Von Reinhard Hübsch | 24.11.2013
    In Berlin geht man davon aus, dass die Kultur- und Medienpolitik unter der christdemokratischen Kanzlerin weiterhin von einem Konservativen koordiniert wird, Monika Grütters wird da genannt, die Vorsitzende des Bundestagskulturausschusses, eine erfahrene Fachfrau, der als Berlinerin im ohnehin berlinlastigen Kulturbetrieb kaum Chancen eingeräumt werden, ebenso wenig Oliver Scheytt aus Steinbrücks Kompetenzteam – denn Scheytt ist SPD-Mitglied.

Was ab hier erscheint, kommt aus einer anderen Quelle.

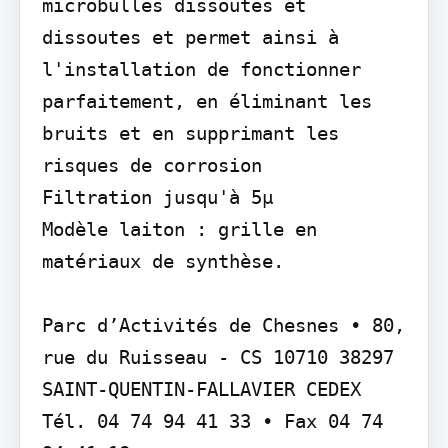
microbulles dissoutes et 
dissoutes et permet ainsi à 
l'installation de fonctionner 
parfaitement, en éliminant les 
bruits et en supprimant les 
risques de corrosion

Filtration jusqu'à 5µ

Modèle laiton : grille en 
matériaux de synthèse.

Parc d’Activités de Chesnes • 80, 
rue du Ruisseau - CS 10710 38297 
SAINT-QUENTIN-FALLAVIER CEDEX 
Tél. 04 74 94 41 33 • Fax 04 74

    Mancher hofft, dass aus der Staatssekretärsstelle im Kanzleramt ein eigenes Ministerium wird, und für den Fall haben sich bereits zwei Sozialdemokraten zu Wort gemeldet: Prof. Julian Nida-Rümelin, der unter Gerhard Schröder als Kulturstaatsminister wirkte, doch für die Kulturszene ist der zwar eloquente, aber auch kapriziöse Philosoph nicht gerade erste Wahl, wie auch Klaus Wowereit, der als regierender Bürgermeister von Berlin zugleich als Kultursenator fungiert, wobei die Kärrnerarbeit im Senat aber von André Schmitz geleistet wird. Bliebe noch Prof. Peter Raue, ein unabhängiger, höchst kulturaffiner Jurist - glänzend vernetzt, hatte er einst die MoMA-Ausstellung an die Spree geholt, doch Raue ist, horribile dictu, ebenfalls Berliner. Und dann wird da noch Michael Kretschmer genannt, CDU-Generalsekretär in Sachsen, der 2010 in einer Sponsoring-Affäre unrühmlich auffiel.

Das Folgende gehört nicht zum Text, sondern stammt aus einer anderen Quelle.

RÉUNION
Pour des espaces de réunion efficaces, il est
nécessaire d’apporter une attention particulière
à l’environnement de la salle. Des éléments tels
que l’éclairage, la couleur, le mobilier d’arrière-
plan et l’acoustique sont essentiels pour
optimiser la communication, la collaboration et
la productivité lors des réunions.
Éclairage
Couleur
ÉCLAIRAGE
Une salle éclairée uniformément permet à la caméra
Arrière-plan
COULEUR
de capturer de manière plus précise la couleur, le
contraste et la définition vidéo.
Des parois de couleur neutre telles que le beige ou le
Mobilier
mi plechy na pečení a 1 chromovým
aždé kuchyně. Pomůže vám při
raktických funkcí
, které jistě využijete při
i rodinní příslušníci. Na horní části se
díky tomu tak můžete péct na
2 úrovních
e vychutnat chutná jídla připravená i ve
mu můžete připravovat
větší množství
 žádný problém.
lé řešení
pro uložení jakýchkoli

    Es könnte aber auch ganz anders kommen, was mancher so kommentiert: Es könnte schlimmer kommen, und zwar aus Gründen der Koalitionsarithmetik: Die CSU besteht nämlich darauf, dreifach am Kabinettstisch vertreten zu sein. Bundesbauminister Ramsauer gilt da als gesetzt (womit die baukulturelle Öffentlichkeit weiter Anlass zur Verzweiflung hat), CSU-Generalsekretär Alexander Dobrindt wird von seinem Chef Seehofer durchgeboxt werden, egal wohin - bliebe am Schluss CSU-Innenminister Friedrich – den aber möchte um jeden Preis Thomas Oppermann von der SPD beerben. Und da die Kanzlerin die Christsozialen zu der Kabinettigkeit verpflichtet hat, zumindest eine Dame zu entsenden, könnte man sich im Gerangel auf eine Kultur-Politikerin der CSU verständigen – was nicht nur in Berlin und nicht nur in der Kultur manchen die Hände über den Kopf zusammenschlagen lässt, weil man sich fragt: Wen, bitte schön?
    Und was soll der oder die Nachfolgerin von Bernd Neumann in den nächsten vier Jahren bewegen? Vieles im Bereich Digitalisierung, wobei dem Urheberrecht eine ganz besondere Rolle zukommt. Die vom Bund zu finanzierenden Einrichtungen benötigen viel Aufmerksamkeit, will heißen: viel Geld. Der oder die Neue wird sich also der Stiftung Preußischer Kulturbesitz, den Berliner Festspielen, dem Haus der Kulturen der Welt und so weiter widmen und, natürlich, dem Humboldtforum. Während das Berliner Schloss gebaut wird, wird man in den nächsten Jahren daran arbeiten müssen, wie die umstrittene Immobilie im Innern gestaltet wird und, vor allem, wer Intendant des Hauses wird. Die Künstlersozialkasse benötigt weiterhin viel Geld und eine bundesweite Kulturstatistik – aber die ist nicht finanzierbar. Kultur in Europa – auch darüber wurde in der Arbeitsgruppe verhandelt und, alle Jahre wieder, ob nicht das Außenministerium die auswärtige Kulturpolitik an den Staatsminister abgeben will, also die Verantwortlichkeit für die Goethe-Institute, für den Deutschen Akademischen Austauschdienst – aber wer immer Guido Westerwelle nachfolgt (und der Kurswert von Ursula von der Leyen ist immer noch sehr hoch), wird aus reinem Egoismus zu solchen Überlegungen Nein sagen – denn die auswärtige Kulturpolitik macht knapp 40 Prozent des Außen-Etats aus – und welcher Außenminister gibt einen solchen Brocken schon gern ab?